The Carnagie Endowment for International Peace has a report titled WMD IN IRAQ: Evidence and Implications that provides an honest and very interesting review of the truth behind the "facts" used to justify the second Iraq war.
MS. MATHEWS: (In progress) -- sharing with you our reasons for this study, which has been the work of many months for a great -- and for a fairly large number of us, it looks back in close detail at what happened regarding weapons of mass destruction in Iraq, for two reasons.

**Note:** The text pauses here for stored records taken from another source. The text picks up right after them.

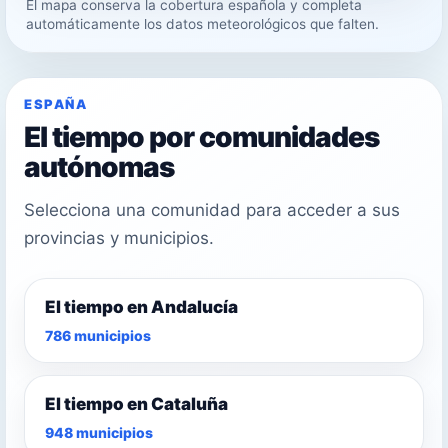
El mapa conserva la cobertura española y completa
26°
automáticamente los datos meteorológicos que falten.
27°
ESPAÑA
El tiempo por comunidades
autónomas
Selecciona una comunidad para acceder a sus
provincias y municipios.
El tiempo en Andalucía
786 municipios
El tiempo en Cataluña
948 municipios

First of all, it looks back to allow Americans to reach judgments about how our key players and institutions performed on the most important call that any government, any country, any people can make: whether to go to war. These key players include importantly, of course -- most importantly, the president and his advisors, but also the Congress, the intelligence agencies, the independent think tanks, like ourselves, and not least, the public itself. Did it understand the key questions, and did it demand and get straight answers?

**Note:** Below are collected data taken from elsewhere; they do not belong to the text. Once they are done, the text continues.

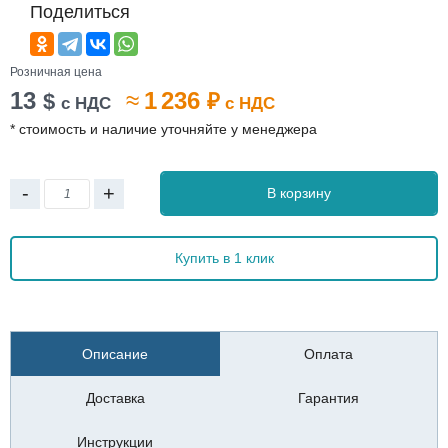
Поделиться
Розничная цена
13
≈
1 236
$
₽
с НДС
с НДС
* стоимость и наличие уточняйте у менеджера
-
+
В корзину
Купить в 1 клик
Описание
Оплата
Доставка
Гарантия
Инструкции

Going to war is always momentous, but there is an added importance to that right now, because with no country or combination of countries on the planet able to oppose us, there is nothing, therefore, to hold us back. There is an historically unusual risk that we would be tempted to use our power unwisely. It has never been more important that as a nation we know when to go to war and when to strive to achieve our ends by other means.
We also looked back so that we can look ahead. We have sifted through masses of information and put broad arguments and assertions under the microscope of close analysis for the purpose of asking what worked and what didn't work, what was right, what was wrong, and what recommendations can we offer to make the future better.

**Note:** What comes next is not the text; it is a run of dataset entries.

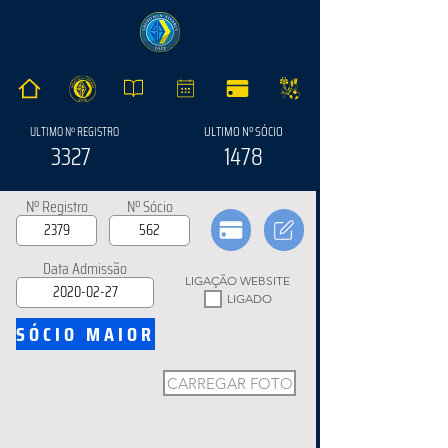
ULTIMO Nº SÓCIO
ULTIMO Nº REGISTRO
3327
1478
Nº Registro
Nº Sócio
Data Admissão
LIGAÇÃO WEBSITE
LIGADO
SÓCIO MAIOR
CARREGAR FOTO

The study has two very different parts to it. The first is the first comprehensive review of all the publicly available information regarding weapons of mass destruction in Iraq that has been undertaken. And I'm talking here of the unclassified information, declassified information, corroborated press reporting, the results from the international inspections, administration statements, particularly in official documents and fact sheets and major speeches, and post-war result -- so both U.S. and international sources -- and an effort to put that mass of information into a single, coherent framework.